(Saved entries)
_ _ _
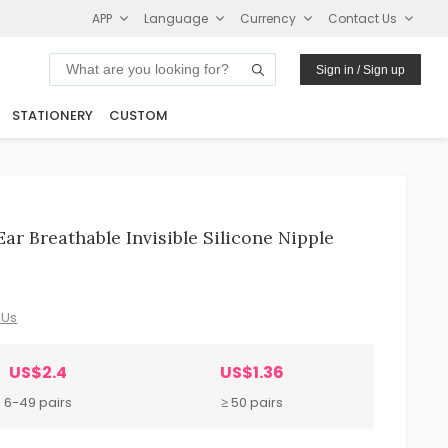
APP
Language
Currency
Contact Us
Sign in / Sign up
STATIONERY
CUSTOM
r Breathable Invisible Silicone Nipple
 Us
US$2.4
US$1.36
6-49 pairs
≥ 50 pairs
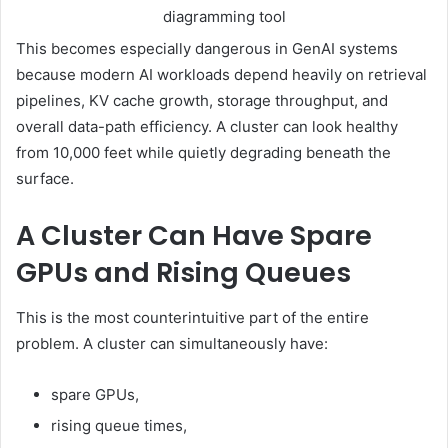
diagramming tool
This becomes especially dangerous in GenAI systems
because modern AI workloads depend heavily on retrieval
pipelines, KV cache growth, storage throughput, and
overall data-path efficiency. A cluster can look healthy
from 10,000 feet while quietly degrading beneath the
surface.
A Cluster Can Have Spare
GPUs and Rising Queues
This is the most counterintuitive part of the entire
problem. A cluster can simultaneously have:
spare GPUs,
rising queue times,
_ _ _
Working through the records above, copy each line in which "This" is found.

◆ Output
This becomes especially dangerous in GenAI systems
This is the most counterintuitive part of the entire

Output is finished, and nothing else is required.